Nos musiciens viennent des quatre coins de la région. Certains parmi eux créent leur brass band chez eux et nous tentons toujours de leur apporter notre aide dans la mesure du possible. Ainsi le Brass Band des Hauts de Flandres est né dans le dunkerquois. À sa tête, se trouve notre ancien cornettiste solo, Luigi Pacicco. De même, le Brass Band Atout Vent, à Oignies, est dirigé par notre cornettiste soprano, William Houssoy. Nous encourageons également les initiatives des brass bands juniors tels que ceux de Lesquin et Lens.

Nos concerts ont sillonné la région et certainement permis la popularisation de l’image du brass band. Ainsi, ils se multiplient un peu partout comme à Haubourdin, Vervicq, Roncq, Douai…

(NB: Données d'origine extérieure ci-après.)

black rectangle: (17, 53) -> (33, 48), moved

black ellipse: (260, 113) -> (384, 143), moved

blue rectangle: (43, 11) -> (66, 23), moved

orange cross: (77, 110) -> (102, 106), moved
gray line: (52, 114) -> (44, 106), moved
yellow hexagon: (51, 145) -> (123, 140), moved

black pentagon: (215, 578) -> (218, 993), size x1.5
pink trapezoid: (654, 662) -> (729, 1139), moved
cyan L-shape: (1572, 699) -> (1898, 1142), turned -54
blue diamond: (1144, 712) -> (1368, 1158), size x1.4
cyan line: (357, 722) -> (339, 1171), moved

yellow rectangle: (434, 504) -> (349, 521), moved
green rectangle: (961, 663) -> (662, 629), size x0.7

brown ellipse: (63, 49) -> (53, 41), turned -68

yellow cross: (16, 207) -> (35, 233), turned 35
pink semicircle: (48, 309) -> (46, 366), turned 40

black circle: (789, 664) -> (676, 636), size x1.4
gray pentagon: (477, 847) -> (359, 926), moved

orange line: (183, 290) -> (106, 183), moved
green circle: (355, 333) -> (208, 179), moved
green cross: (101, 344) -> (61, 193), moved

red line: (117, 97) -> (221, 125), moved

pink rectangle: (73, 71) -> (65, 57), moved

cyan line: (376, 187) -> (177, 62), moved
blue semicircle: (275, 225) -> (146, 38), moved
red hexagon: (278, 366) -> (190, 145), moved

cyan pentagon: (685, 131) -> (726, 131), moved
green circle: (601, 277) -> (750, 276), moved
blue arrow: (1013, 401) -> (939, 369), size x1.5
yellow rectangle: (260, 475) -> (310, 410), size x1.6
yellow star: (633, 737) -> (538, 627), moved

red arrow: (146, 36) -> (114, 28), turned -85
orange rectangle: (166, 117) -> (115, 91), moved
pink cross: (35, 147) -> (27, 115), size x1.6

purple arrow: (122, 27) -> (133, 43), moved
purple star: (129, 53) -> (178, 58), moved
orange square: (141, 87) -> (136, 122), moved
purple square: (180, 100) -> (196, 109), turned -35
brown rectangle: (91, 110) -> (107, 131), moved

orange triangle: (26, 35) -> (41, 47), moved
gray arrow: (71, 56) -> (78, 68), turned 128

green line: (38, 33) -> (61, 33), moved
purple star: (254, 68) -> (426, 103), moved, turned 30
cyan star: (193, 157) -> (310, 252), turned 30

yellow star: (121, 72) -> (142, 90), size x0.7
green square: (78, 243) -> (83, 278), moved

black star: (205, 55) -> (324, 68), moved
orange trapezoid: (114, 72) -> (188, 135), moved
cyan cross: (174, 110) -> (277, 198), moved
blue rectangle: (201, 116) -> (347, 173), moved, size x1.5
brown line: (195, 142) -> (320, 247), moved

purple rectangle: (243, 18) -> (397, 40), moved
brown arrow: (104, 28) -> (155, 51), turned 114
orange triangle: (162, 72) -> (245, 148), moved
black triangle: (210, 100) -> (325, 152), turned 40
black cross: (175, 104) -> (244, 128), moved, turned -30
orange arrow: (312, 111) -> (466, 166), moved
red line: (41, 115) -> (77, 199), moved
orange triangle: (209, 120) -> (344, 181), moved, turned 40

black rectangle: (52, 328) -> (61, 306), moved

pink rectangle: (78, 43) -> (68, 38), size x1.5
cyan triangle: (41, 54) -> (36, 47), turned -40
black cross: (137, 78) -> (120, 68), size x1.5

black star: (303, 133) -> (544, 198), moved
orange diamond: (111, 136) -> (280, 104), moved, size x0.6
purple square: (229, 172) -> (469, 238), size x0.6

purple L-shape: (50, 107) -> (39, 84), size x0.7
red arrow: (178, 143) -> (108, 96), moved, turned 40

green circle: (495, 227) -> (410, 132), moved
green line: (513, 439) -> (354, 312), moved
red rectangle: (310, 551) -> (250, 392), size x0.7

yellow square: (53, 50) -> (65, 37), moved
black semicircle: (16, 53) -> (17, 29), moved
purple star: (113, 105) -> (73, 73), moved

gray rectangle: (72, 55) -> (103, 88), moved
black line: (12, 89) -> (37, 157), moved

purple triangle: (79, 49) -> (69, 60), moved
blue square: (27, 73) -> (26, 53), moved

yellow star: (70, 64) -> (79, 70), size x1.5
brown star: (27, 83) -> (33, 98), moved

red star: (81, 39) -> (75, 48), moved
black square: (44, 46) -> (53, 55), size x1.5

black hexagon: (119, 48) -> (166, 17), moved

Avec William Houssoy, nous allons diriger un festival de brass bands. Il aura lieu à Libercourt ainsi que dans la communauté de communes d’Hénin-Carvin du vendredi 30 mai au dimanche 1er juin 2008.

Ce seront trois jours de fête autour du brass band dans un festival parrainé par Gilles Millière, professeur de trombone du CNSMD de Paris. Durant la semaine précédente, de nombreuses animations scolaires permettront aux enfants de découvrir le brass band et les instruments qui le composent. Le vendredi soir, le Brass Band Atout Vent recevra les doubles champions d’Europe en titre, le brass band belge Willebroek, pour un concert commun exceptionnel. Le samedi, ce sera au Brass Band NPDC d’accompagner Gilles Millière en soliste avec une création mondiale pour trombone et brass band. Et le dimanche sera dédié aux 15 ans du Brass Band NPDC qui recevra ses fidèles partenaires depuis de nombreuses années : le Brass Band Normandie et l’Orchestre de Cuivres d’Amiens pour un feu d’artifice musical en apothéose.

Pendant ces trois jours beaucoup d’ensembles de cuivres, batteries fanfares et brass bands juniors régionaux animeront les villes et les quartiers de la communauté d’agglomération. Le but est de pérenniser cette manifestation afin de créer un véritable festival de brass band dans notre région.

Une autre vie

En dehors du Brass Band NPDC, je suis professeur de trombone au conservatoire de Tourcoing, directeur de l’école de musique de Mouvaux et chef de la musique municipale. Nous venons également de monter un quatuor de trombones « quatre à quatre » avec Christian Bogaert, professeur au conservatoire de Lille, Nicolas Lapierre, professeur au conservatoire de Rouen et tromboniste à l’opéra de Rouen et Laurent Queva, professeur au conservatoire de Saint-Omer. Je redécouvre avec bonheur cette formation de musique de chambre et passe beaucoup de temps à travailler mes partitions.

Une « société musicale »

En 2008, nous fêterons les quinze ans du Brass Band NPDC. Si je devais en tirer un enseignement à transmettre aux jeunes générations, ce serait de ne pas perdre de vue l’essentiel : mettre toujours en avant les valeurs humaines véhiculées par ce genre d’aventure, valoriser l’esprit de groupe et la notion de « société musicale ». Attention à ne pas tomber dans le piège de vouloir une qualité d’ensemble professionnel qui négligerait l’essentiel.